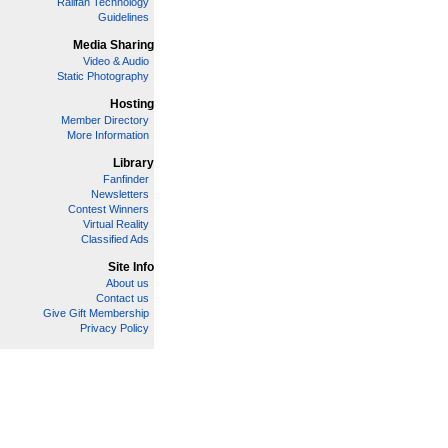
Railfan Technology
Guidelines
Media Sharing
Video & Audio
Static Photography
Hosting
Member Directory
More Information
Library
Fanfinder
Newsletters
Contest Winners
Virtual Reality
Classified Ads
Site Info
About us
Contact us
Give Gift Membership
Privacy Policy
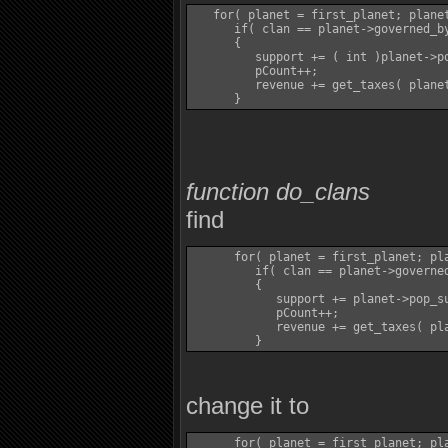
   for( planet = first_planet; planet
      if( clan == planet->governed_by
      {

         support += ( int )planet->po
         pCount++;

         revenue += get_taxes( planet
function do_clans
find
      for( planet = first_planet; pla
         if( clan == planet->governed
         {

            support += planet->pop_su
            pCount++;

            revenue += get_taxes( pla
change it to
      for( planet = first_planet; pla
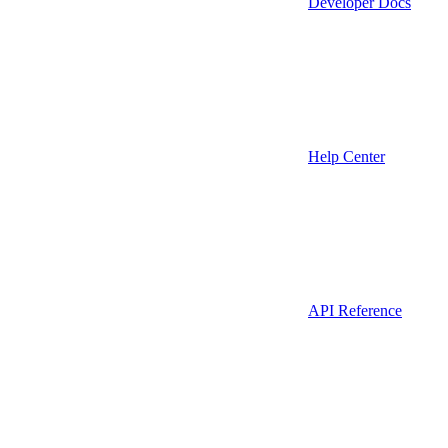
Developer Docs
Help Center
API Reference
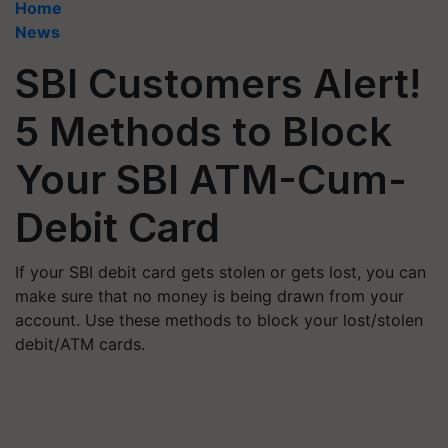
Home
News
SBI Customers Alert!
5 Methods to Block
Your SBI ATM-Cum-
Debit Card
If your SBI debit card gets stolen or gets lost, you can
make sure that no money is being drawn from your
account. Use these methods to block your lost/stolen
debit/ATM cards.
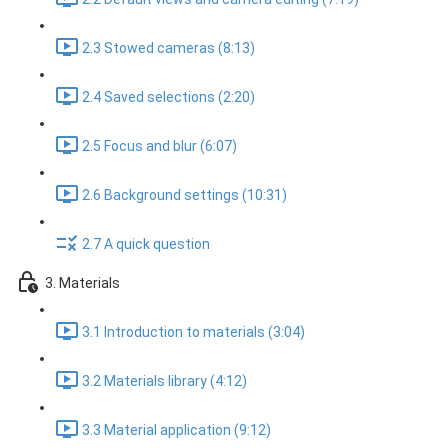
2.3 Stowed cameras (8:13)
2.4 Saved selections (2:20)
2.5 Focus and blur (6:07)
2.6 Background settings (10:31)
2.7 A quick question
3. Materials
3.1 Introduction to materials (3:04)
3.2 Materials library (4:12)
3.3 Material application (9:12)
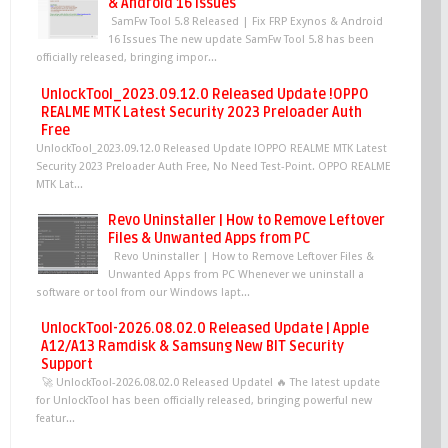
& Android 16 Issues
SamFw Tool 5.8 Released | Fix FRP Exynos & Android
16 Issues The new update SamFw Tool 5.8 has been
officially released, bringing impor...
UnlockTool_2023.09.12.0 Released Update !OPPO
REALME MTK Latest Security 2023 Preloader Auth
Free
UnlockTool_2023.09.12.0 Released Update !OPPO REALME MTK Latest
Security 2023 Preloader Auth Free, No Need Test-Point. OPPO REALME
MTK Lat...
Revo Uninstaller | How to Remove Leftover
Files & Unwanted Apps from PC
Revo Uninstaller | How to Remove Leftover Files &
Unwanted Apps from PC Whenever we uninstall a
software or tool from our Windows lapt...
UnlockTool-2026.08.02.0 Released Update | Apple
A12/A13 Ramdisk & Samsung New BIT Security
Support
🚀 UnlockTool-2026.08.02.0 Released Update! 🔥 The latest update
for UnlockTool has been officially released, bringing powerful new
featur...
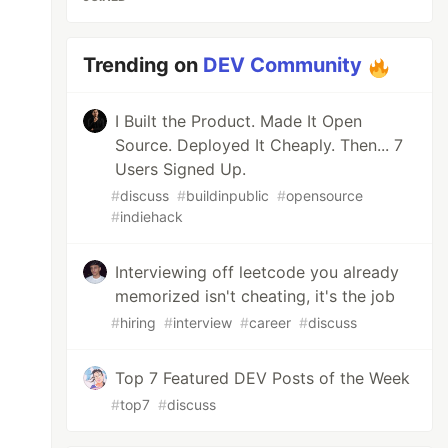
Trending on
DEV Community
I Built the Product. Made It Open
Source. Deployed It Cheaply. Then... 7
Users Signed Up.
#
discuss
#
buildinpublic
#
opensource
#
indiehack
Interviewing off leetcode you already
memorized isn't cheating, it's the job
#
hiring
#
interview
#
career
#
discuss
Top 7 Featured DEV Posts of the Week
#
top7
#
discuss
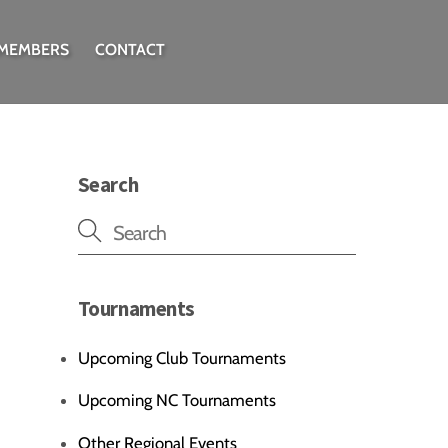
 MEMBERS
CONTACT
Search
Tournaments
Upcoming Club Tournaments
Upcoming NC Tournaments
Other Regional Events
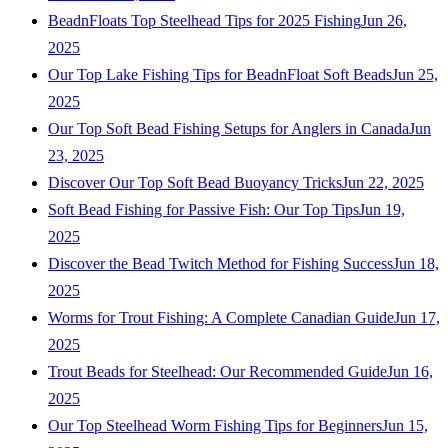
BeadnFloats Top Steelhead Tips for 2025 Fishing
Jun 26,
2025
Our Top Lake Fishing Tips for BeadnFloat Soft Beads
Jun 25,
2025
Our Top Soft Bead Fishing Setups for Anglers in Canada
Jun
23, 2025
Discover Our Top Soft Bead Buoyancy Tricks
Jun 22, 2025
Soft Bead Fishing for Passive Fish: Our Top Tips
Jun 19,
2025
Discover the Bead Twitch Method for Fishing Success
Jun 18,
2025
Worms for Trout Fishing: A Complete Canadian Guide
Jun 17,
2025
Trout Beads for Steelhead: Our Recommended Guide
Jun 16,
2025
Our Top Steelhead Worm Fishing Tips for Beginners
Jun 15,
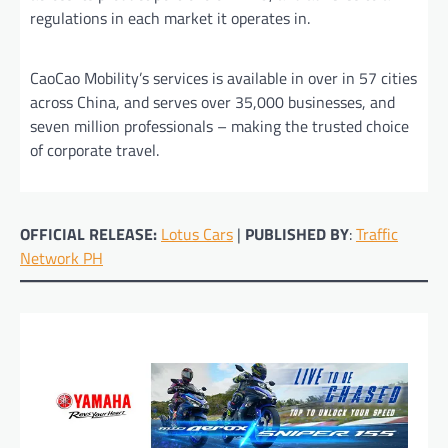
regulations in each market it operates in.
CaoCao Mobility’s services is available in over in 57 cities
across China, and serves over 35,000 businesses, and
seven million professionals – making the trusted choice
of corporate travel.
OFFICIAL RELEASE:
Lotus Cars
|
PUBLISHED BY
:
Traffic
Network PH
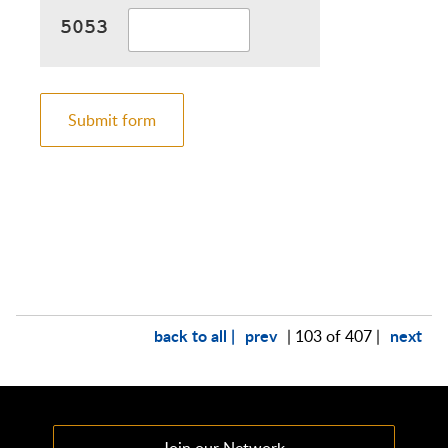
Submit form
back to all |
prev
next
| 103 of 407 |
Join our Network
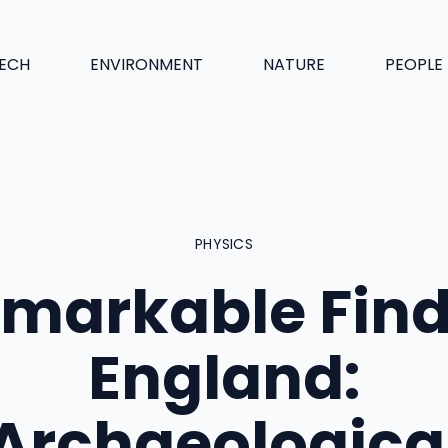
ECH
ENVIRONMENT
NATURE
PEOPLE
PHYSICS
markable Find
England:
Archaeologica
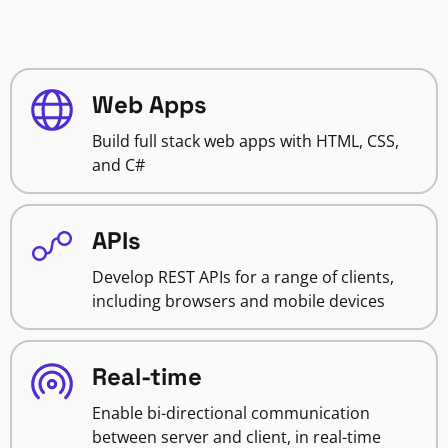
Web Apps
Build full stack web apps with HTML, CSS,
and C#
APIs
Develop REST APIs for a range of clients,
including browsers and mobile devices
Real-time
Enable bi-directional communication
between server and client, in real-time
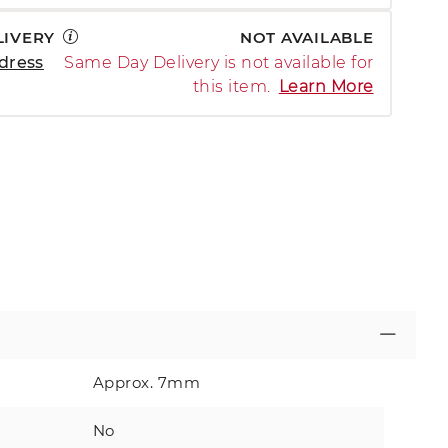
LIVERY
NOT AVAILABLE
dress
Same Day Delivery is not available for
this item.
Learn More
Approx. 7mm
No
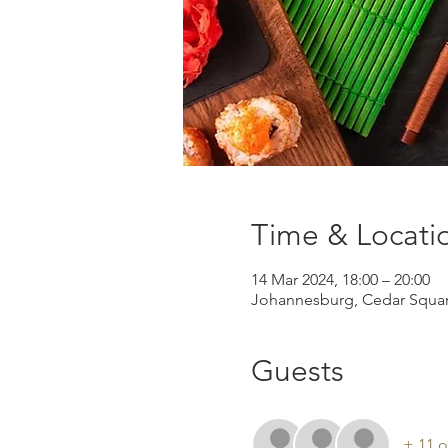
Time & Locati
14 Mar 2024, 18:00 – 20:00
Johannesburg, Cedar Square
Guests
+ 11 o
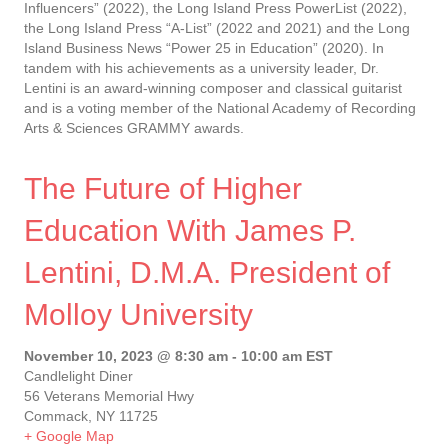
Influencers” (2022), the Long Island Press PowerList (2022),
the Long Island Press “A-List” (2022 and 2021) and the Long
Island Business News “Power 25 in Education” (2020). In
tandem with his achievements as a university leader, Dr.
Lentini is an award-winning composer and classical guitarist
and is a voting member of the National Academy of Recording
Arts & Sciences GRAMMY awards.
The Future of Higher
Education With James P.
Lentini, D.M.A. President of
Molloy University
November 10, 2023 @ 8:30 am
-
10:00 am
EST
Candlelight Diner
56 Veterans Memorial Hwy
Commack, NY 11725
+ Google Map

|---|

§ The task: Please set down each line of the data above exactly as written, without the pictures.

§ Task answer:
Railfan Technology
Guidelines
Media Sharing
Video & Audio
Static Photography
Hosting
Member Directory
More Information
Library
Fanfinder
Newsletters
Contest Winners
Virtual Reality
Classified Ads
Site Info
About us
Contact us
Give Gift Membership
Privacy Policy
   for( planet = first_planet; planet
      if( clan == planet->governed_by
      {

         support += ( int )planet->po
         pCount++;

         revenue += get_taxes( planet
function do_clans
find
      for( planet = first_planet; pla
         if( clan == planet->governed
         {

            support += planet->pop_su
            pCount++;

            revenue += get_taxes( pla
change it to
      for( planet = first_planet; pla
Developer Docs
Help Center
API Reference
Home
News
SBI Customers Alert!
5 Methods to Block
Your SBI ATM-Cum-
Debit Card
If your SBI debit card gets stolen or gets lost, you can
make sure that no money is being drawn from your
account. Use these methods to block your lost/stolen
debit/ATM cards.
2.3 Stowed cameras (8:13)
2.4 Saved selections (2:20)
2.5 Focus and blur (6:07)
2.6 Background settings (10:31)
2.7 A quick question
3. Materials
3.1 Introduction to materials (3:04)
3.2 Materials library (4:12)
3.3 Material application (9:12)
& Android 16 Issues
SamFw Tool 5.8 Released | Fix FRP Exynos & Android
16 Issues The new update SamFw Tool 5.8 has been
officially released, bringing impor...
UnlockTool_2023.09.12.0 Released Update !OPPO
REALME MTK Latest Security 2023 Preloader Auth
Free
UnlockTool_2023.09.12.0 Released Update !OPPO REALME MTK Latest
Security 2023 Preloader Auth Free, No Need Test-Point. OPPO REALME
MTK Lat...
Revo Uninstaller | How to Remove Leftover
Files & Unwanted Apps from PC
Revo Uninstaller | How to Remove Leftover Files &
Unwanted Apps from PC Whenever we uninstall a
software or tool from our Windows lapt...
UnlockTool-2026.08.02.0 Released Update | Apple
A12/A13 Ramdisk & Samsung New BIT Security
Support
🚀 UnlockTool-2026.08.02.0 Released Update! 🔥 The latest update
for UnlockTool has been officially released, bringing powerful new
featur...
Trending on
DEV Community
I Built the Product. Made It Open
Source. Deployed It Cheaply. Then... 7
Users Signed Up.
#
discuss
#
buildinpublic
#
opensource
#
indiehack
Interviewing off leetcode you already
memorized isn't cheating, it's the job
#
hiring
#
interview
#
career
#
discuss
Top 7 Featured DEV Posts of the Week
#
top7
#
discuss
 MEMBERS
CONTACT
Search
Tournaments
Upcoming Club Tournaments
Upcoming NC Tournaments
Other Regional Events
BeadnFloats Top Steelhead Tips for 2025 Fishing
Jun 26,
2025
Our Top Lake Fishing Tips for BeadnFloat Soft Beads
Jun 25,
2025
Our Top Soft Bead Fishing Setups for Anglers in Canada
Jun
23, 2025
Discover Our Top Soft Bead Buoyancy Tricks
Jun 22, 2025
Soft Bead Fishing for Passive Fish: Our Top Tips
Jun 19,
2025
Discover the Bead Twitch Method for Fishing Success
Jun 18,
2025
Worms for Trout Fishing: A Complete Canadian Guide
Jun 17,
2025
Trout Beads for Steelhead: Our Recommended Guide
Jun 16,
2025
Our Top Steelhead Worm Fishing Tips for Beginners
Jun 15,
regulations in each market it operates in.
CaoCao Mobility’s services is available in over in 57 cities
across China, and serves over 35,000 businesses, and
seven million professionals – making the trusted choice
of corporate travel.
OFFICIAL RELEASE:
Lotus Cars
|
PUBLISHED BY
:
Traffic
Network PH
Submit form
back to all |
prev
next
| 103 of 407 |
Join our Network
ECH
ENVIRONMENT
NATURE
PEOPLE
PHYSICS
markable Find
England:
Archaeologica
Web Apps
Build full stack web apps with HTML, CSS,
and C#
APIs
Develop REST APIs for a range of clients,
including browsers and mobile devices
Real-time
Enable bi-directional communication
between server and client, in real-time
LIVERY
NOT AVAILABLE
dress
Same Day Delivery is not available for
this item.
Learn More
Approx. 7mm
No
Time & Locati
14 Mar 2024, 18:00 – 20:00
Johannesburg, Cedar Square
Guests
+ 11 o
Influencers” (2022), the Long Island Press PowerList (2022),
the Long Island Press “A-List” (2022 and 2021) and the Long
Island Business News “Power 25 in Education” (2020). In
tandem with his achievements as a university leader, Dr.
Lentini is an award-winning composer and classical guitarist
and is a voting member of the National Academy of Recording
Arts & Sciences GRAMMY awards.
The Future of Higher
Education With James P.
Lentini, D.M.A. President of
Molloy University
November 10, 2023 @ 8:30 am
-
10:00 am
EST
Candlelight Diner
56 Veterans Memorial Hwy
Commack, NY 11725
+ Google Map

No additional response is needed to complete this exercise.